Segment Start: MATERIAL SHOWN

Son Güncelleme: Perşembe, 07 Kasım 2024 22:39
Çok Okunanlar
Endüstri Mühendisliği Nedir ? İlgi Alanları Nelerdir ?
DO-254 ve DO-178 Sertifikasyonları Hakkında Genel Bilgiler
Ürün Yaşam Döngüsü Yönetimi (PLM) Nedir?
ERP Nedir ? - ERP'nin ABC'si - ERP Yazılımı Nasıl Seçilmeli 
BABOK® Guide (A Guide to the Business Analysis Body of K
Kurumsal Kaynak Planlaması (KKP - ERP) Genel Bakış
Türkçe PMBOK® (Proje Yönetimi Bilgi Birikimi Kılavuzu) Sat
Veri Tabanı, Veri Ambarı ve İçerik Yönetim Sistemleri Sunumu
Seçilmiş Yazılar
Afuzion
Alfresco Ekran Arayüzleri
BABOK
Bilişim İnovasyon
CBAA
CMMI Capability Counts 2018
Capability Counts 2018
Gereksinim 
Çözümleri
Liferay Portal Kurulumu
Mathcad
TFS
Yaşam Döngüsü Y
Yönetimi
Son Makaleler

Segment End: MATERIAL SHOWN
Segment Start: MATERIAL SHOWN

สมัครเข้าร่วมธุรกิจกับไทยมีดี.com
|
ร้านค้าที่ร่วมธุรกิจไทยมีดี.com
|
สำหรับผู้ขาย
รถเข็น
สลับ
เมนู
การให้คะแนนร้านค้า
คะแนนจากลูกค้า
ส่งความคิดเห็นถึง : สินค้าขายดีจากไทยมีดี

Segment End: MATERIAL SHOWN

*WHAT THE TASK REQUIRES*. The listing above holds a line with "Son Güncelleme: Perşembe, 07 Kasım 2024 22:39" and a line with "ERP Nedir ?". Print the stretch from the first through the second, exactly and alone.

*EXERCISE RESULT*.
Son Güncelleme: Perşembe, 07 Kasım 2024 22:39
Çok Okunanlar
Endüstri Mühendisliği Nedir ? İlgi Alanları Nelerdir ?
DO-254 ve DO-178 Sertifikasyonları Hakkında Genel Bilgiler
Ürün Yaşam Döngüsü Yönetimi (PLM) Nedir?
ERP Nedir ? - ERP'nin ABC'si - ERP Yazılımı Nasıl Seçilmeli 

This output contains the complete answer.